**Extracted records:**
*-*-*

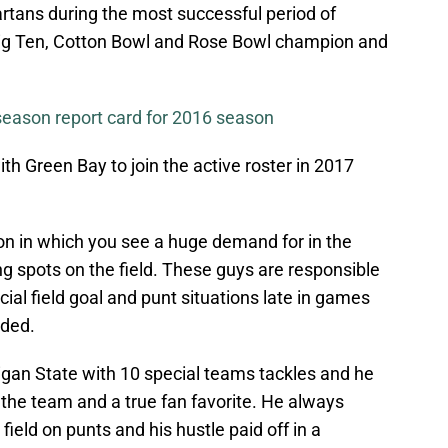
partans during the most successful period of
a Big Ten, Cotton Bowl and Rose Bowl champion and
season report card for 2016 season
th Green Bay to join the active roster in 2017
ion in which you see a huge demand for in the
ng spots on the field. These guys are responsible
cial field goal and punt situations late in games
rded.
igan State with 10 special teams tackles and he
the team and a true fan favorite. He always
field on punts and his hustle paid off in a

*-*-*

**REQUIRED ACTION:** Could every entry be restated word for word, pictures excluded?

**EXERCISE ANSWER:**
partans during the most successful period of
a Big Ten, Cotton Bowl and Rose Bowl champion and
season report card for 2016 season
th Green Bay to join the active roster in 2017
ion in which you see a huge demand for in the
ng spots on the field. These guys are responsible
cial field goal and punt situations late in games
rded.
igan State with 10 special teams tackles and he
the team and a true fan favorite. He always
field on punts and his hustle paid off in a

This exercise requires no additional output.